En réunissant des personnes variées, la pollinisation croisée favorise la remise en question de ces automatismes mentaux.
Pour favoriser ces échanges, plusieurs conditions sont nécessaires. Une étude de 2025 sur la collaboration civique (Alexiou et al.) a identifié cinq facteurs clés : expérimentation, réflexion, inclusion, confiance et relations développées sur la durée. Ces éléments sont également présents dans les équipes, groupes consultatifs ou classes les plus performants que j’ai rencontrés. Un environnement où les perspectives diverses peuvent s’exprimer sincèrement est indispensable pour que les participants puissent s’influencer mutuellement.
Un projet interdisciplinaire de 2024 (Puntawe et al.) a confirmé ces observations sous un autre angle. Artistes, éducateurs environnementaux et praticiens du bien-être ont rapporté un apprentissage plus riche, des liens renforcés et un meilleur bien-être lorsqu’ils travaillaient intentionnellement au-delà des frontières disciplinaires. La pollinisation croisée modifie non seulement nos pensées, mais aussi nos relations.
Voici trois pratiques pour intégrer la pollinisation croisée dans votre quotidien professionnel ou personnel :
Premièrement, diversifiez vos sources d’inspiration. Explorez des domaines hors de votre spécialité, assistez à des conférences dans d’autres secteurs, ou suivez une curiosité sans objectif immédiat. Cette ouverture à la nouveauté précède toute évaluation critique et repose sur la suspension temporaire de la certitude.
Deuxièmement, élargissez vos échanges. Cherchez des interlocuteurs qui pensent différemment plutôt que ceux qui partagent vos opinions. Posez des questions ouvertes sans réponse évidente et acceptez l’incertitude avant de conclure. Lors d’un cours de MBA, j’expliquais que la curiosité radicale consiste à s’intéresser suffisamment longtemps à un problème pour explorer toutes les options avant de choisir une solution. Cette curiosité est essentielle à la pollinisation croisée.

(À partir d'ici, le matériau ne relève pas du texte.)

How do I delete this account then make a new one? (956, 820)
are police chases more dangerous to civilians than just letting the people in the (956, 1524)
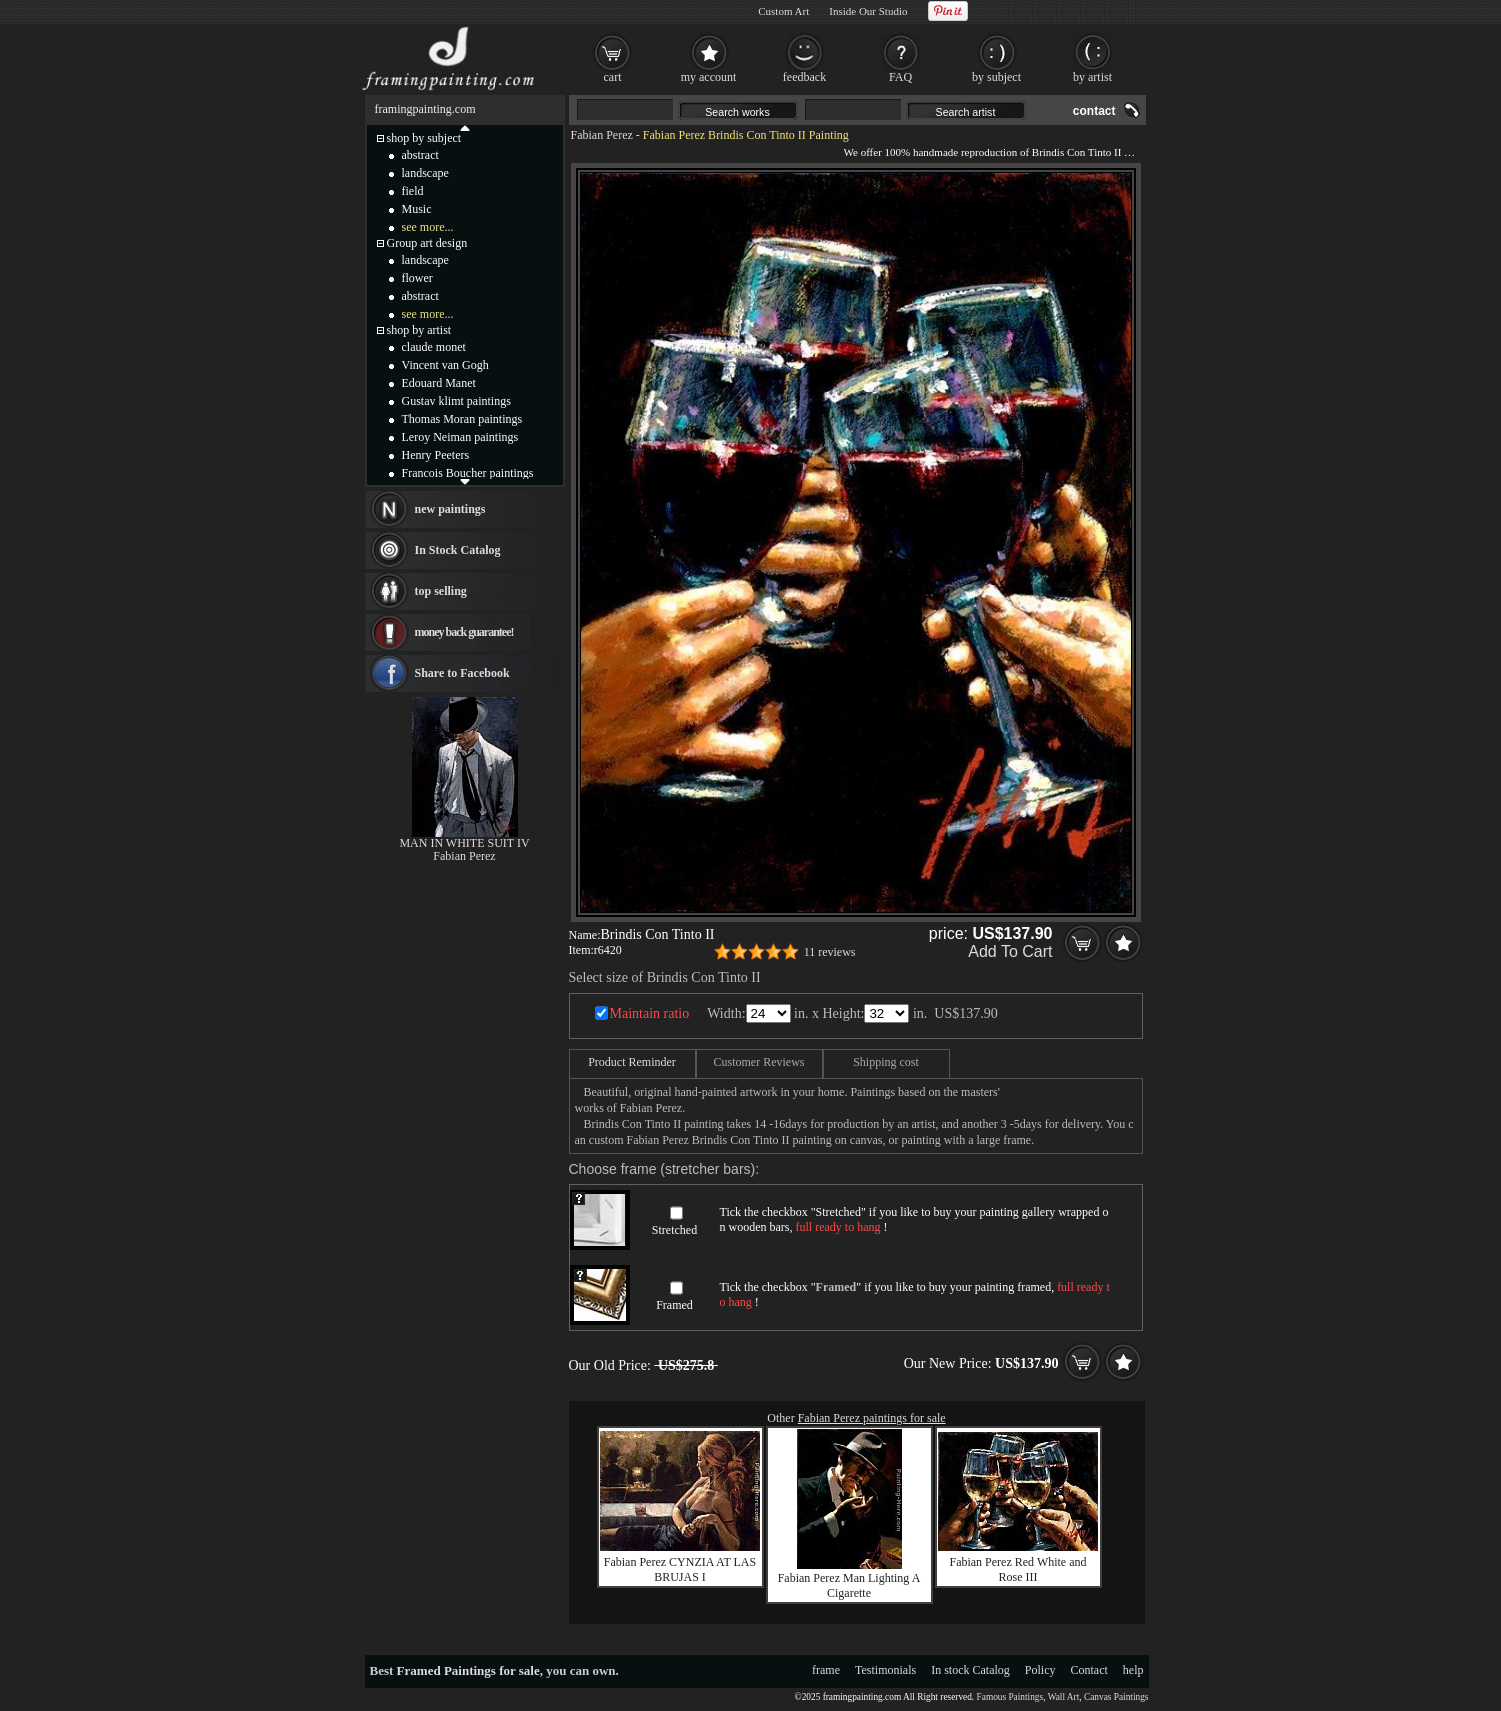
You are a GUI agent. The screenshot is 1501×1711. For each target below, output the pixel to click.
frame (826, 1670)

Imaginez un avocat et un coach en leadership confrontant leurs défis respectifs. L’avocat, en expliquant sa manière de gérer un problème juridique, peut susciter une idée inédite chez le coach qui, à son tour, l’adapte à un autre secteur. Si vous travaillez avec un conseiller ou un coach, privilégiez quelqu’un à l’expérience éclectique, capable de dépasser les cadres habituels.
Troisièmement, construisez un cercle de pollinisation croisée. Favorisez un groupe qui valorise les points de vue divers et réfléchis. Avec le temps, les membres apprennent à se comprendre suffisamment pour transférer des idées entre professions. Un musicien peut reformuler un défi managérial, un enseignant débloquer un problème commercial. Ces échanges requièrent une confiance mutuelle permettant d’offrir et de recevoir les idées avec bienveillance.
Un groupe bien animé devient un écosystème vivant, propice à la sécurité psychologique, au sentiment d’appartenance et au courage intellectuel.
Alors que certains passent leur vie à affiner leur expertise, la prochaine avancée pourrait bien venir de l’influence inattendue d’une personne extérieure à leur cercle habituel. Nous sommes des êtres divers et étonnants. Pourquoi ne pas parfois s’immerger dans un tel écosystème cognitif ?
(1) L’histoire de Birdseye s’inspire d’un récit similaire présenté dans The Ten Faces of Innovation.